B. melitensis 16M was separated by an IMB probe, and then the QD probe was used as a fluorescent label probe to measure the fluorescence of the complex to determine whether Brucella is present. To establish the detection method, we can optimize the step of the method as the amount of the IMB probe, time of IMS, the amount of QD probe, the label time, etc. [15, 25].
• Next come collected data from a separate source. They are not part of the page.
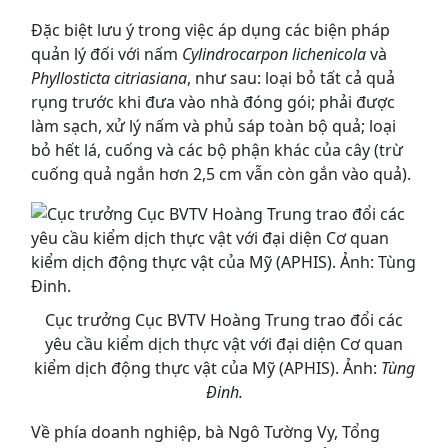
Đặc biệt lưu ý trong việc áp dụng các biện pháp
quản lý đối với nấm
Cylindrocarpon lichenicola
và
Phyllosticta citriasiana
, như sau: loại bỏ tất cả quả
rụng trước khi đưa vào nhà đóng gói; phải được
làm sạch, xử lý nấm và phủ sáp toàn bộ quả; loại
bỏ hết lá, cuống và các bộ phận khác của cây (trừ
cuống quả ngắn hơn 2,5 cm vẫn còn gắn vào quả).
Cục trưởng Cục BVTV Hoàng Trung trao đổi các
yêu cầu kiểm dịch thực vật với đại diện Cơ quan
kiểm dịch động thực vật của Mỹ (APHIS). Ảnh:
Tùng
Đinh.
Về phía doanh nghiệp, bà Ngô Tường Vy, Tổng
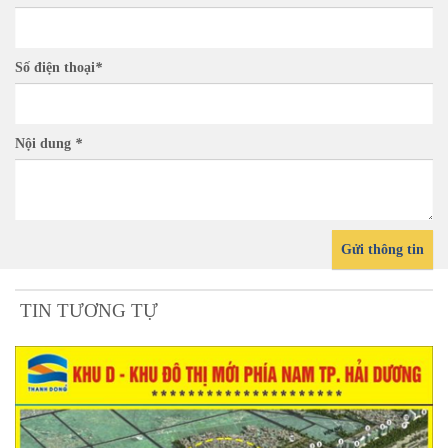
Số điện thoại
*
Nội dung
*
Gửi thông tin
TIN TƯƠNG TỰ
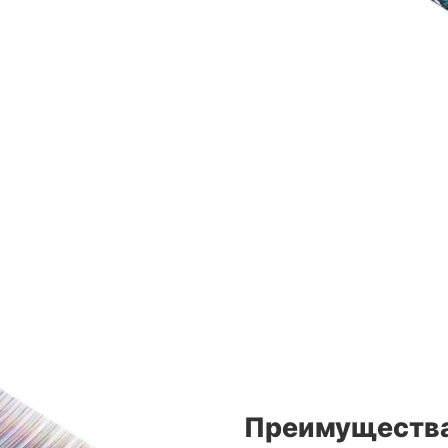
Преимущества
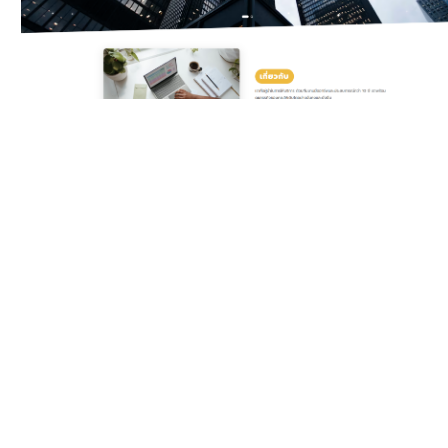
Classic Yellow
Template สำหรับบริษัท
ดิจิทัลและเอเจนซี ครบทั้ง
บริการ แพ็กเกจราคา ทีมงาน
รีวิวลูกค้า และ Gallery ผล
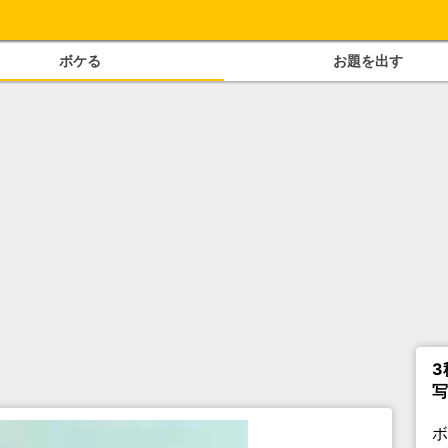
ボケる
お題を出す
3
写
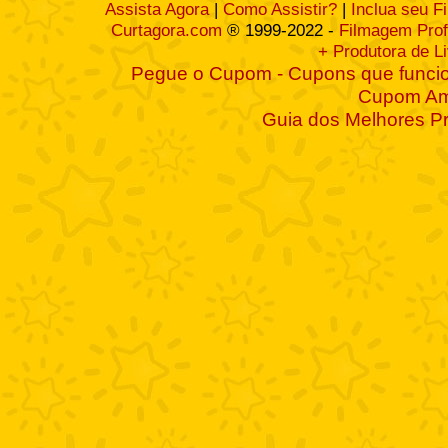
Assista Agora
|
Como Assistir?
|
Inclua seu F
Curtagora.com
® 1999-2022 -
Filmagem Prof
+ Produtora de L
Pegue o Cupom - Cupons que funcio
Cupom A
Guia dos Melhores P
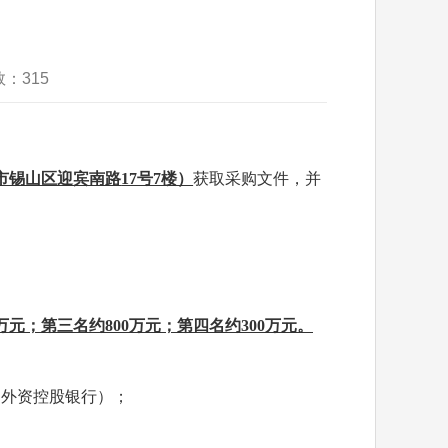
数：
315
市锡山区迎宾南路
17号7楼）
获取采购文件，并
万元；第三名约
800
万元；第四名约
300万元
。
和外资控股银行）；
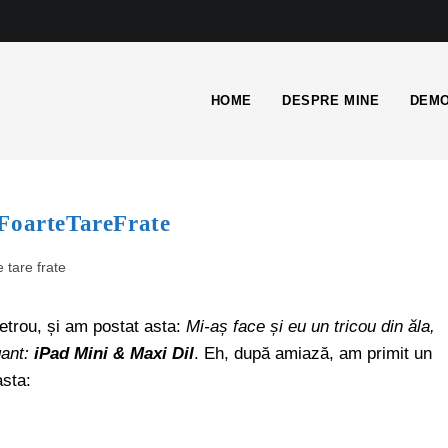
HOME
DESPRE MINE
DEMO
#FoarteTareFrate
e tare frate
etrou, și am postat asta:
Mi-aș face și eu un tricou din ăla,
ant:
iPad Mini & Maxi Dil
. Eh, după amiază, am primit un
asta:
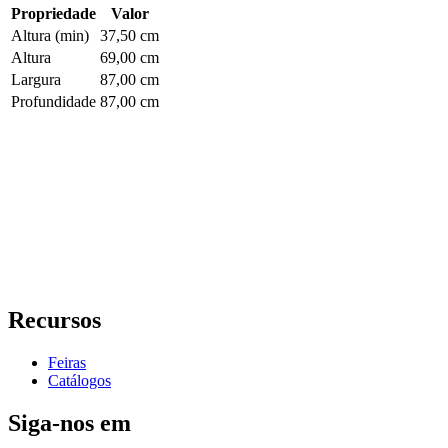
Propriedade
Valor
Altura (min)
37,50 cm
Altura
69,00 cm
Largura
87,00 cm
Profundidade
87,00 cm
Recursos
Feiras
Catálogos
Siga-nos em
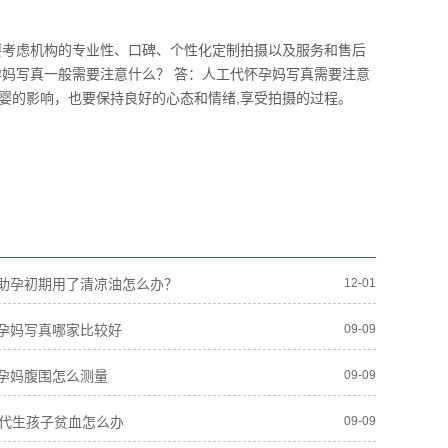
要考虑机构的专业性、口碑、个性化定制拍摄以及服务和售后
孕妈写真一般需要注意什么？ 答：人工代怀孕妈写真需要注意
婴的影响，也要保持良好的心态和情绪,享受拍摄的过程。
助孕初期用了清凉油怎么办？
12-01
孕妈写真哪家比较好
09-09
孕妈腹围怎么测量
09-09
人代生孩子贫血怎么办
09-09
The determination of the limit of detection (LOD) can be operated as follows [15]: we prepared a series of tenfold dilutions, ranging from 10 to 105 CFU/mL, the LOD was defined as the lowest concentration levels of B. melitensis 16M, which were statistically different from the negative control [15]. The specificity of this detection method was evaluated by the comparison of the sensing results of L. monocytogenes (ATCC 19115), E. coli O157 (ATCC 35150), and B. melitensis 16M. Intraspecies specificity can be evaluated by detection of B. suis, strain S1(S1), and B. abortus, strain 19 (S19)20, 21.

Model Sample Detection

The most certain method was used to detect the samples of aseptic milk (Yili) and lamb-steeped liquor (Haoyue) [26]. A series of different concentrations of 16M were artificially inoculated into the pasteurized milk and lamb-steeped liquor (the lamb liquid lapping compound soaked by saline for 24 h) and then detected the 16M with this method as described above.